With that bastard behind us, though, we were home free. Suddenly we were sailing along at speeds upwards of fifteen miles per hour, often hovering around nineteen. I couldn’t help but think back to the awful start of last year’s Gravel Grovel, when I watched the field ride away from me as I fought my bike with everything I had to crank out a measly 16 MPH.
Soon, we were returning to camp. Because my shoulder was not cooperating, Timothy lifted the Tricross over the barriers on the closed bridge we had to cross. We spanked along at a nice clip, and soon we came to the parked cars lining the bank opposite the MTR camp.
Denis was waiting at the spot where the end of the bridge would be. We waved to him as we passed and dove into the creek crossing.

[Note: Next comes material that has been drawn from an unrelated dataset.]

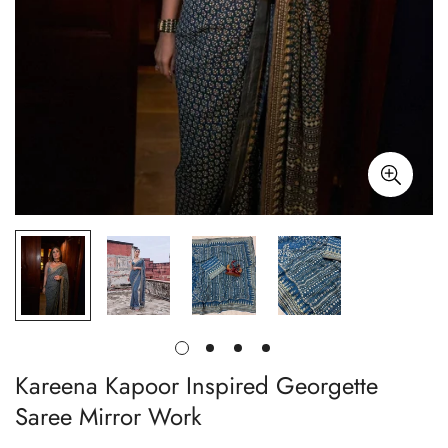
Kareena Kapoor Inspired Georgette
Saree Mirror Work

Just as we began the descent, someone zoomed up on my left side and took the line I was heading for without so much as an “On your left!” I was a bit nonplussed, but this last-minute passing attempt apparently didn’t work out for the rider in question.
Without losing another spot, we rolled up the far side (I nearly rammed Timothy from behind as his cleatlessness caused some climbing difficulty, but managed to get around without killing anyone), hung a right, and rolled through the finish line. I’m pretty sure we were both elated that we’d finished.
Our finishing time was 4:08, and we were told we could feel free to kick back and stuff our faces and take our time; the checkpoint check-in desk was in no hurry.
Inside, I crammed a Naked Burrito, a cookie, and a glass of lemonade down my gullet as fast as I could (thanks, QDoba!), then we checked in our pictures. At last, I bade Timothy good-bye, noting that I might be back if Denis wanted to cross the water, but wasn’t thinking that seemed likely.
Back at the truck, I managed to load the bike and my stuff without dropping dead; Denis observed that he thought we’d placed pretty well. On the road, we saw a good number of other racers still out plying their routes; some of them looked completely bushwhacked. Denis was optimistic about our standing in the GC; I was simply elated that we’d finished. For me, finishing the Death March marks the beginning of a new era in my racing life; one in which I plan to finish a lot more races and to finish decently well.
Today, Timothy discovered that, in fact, we did finish pretty well — 52nd out of 110 in the mens’ division; 75th out of 150 overall! Since our goal was to place in the top half of the field, we’re both pretty excited. In fact, I believe the word for what I’m feeling is “stoked!”
Anyway, that’s it for this year’s ride report. I took exactly no pictures and apparently somehow killed my Garmin out there (update: the Garmin is not dead, but it also failed somehow to record Saturday’s miles and lost a bunch of data somewhere; I’ve reset it and it seems to be functioning again), so I will have to gank pix from Timothy’s blog when he posts them.
I was planning on hitting the hills today, but I’m feeling iffy about it. Tomorrow, I will probably do the full commute to school for the first time in a number of weeks. Spring is near and my racing season is off to a great start. I’m looking forward to more of the same, with more racing opportunities this year than I’ve had before. There’s even a new team adventure race up in Hoosier National Forest in September — more on that soon!
Keep the rubber side down!
** I just noticed that I was totally wrong about this. We were Team 182 last year.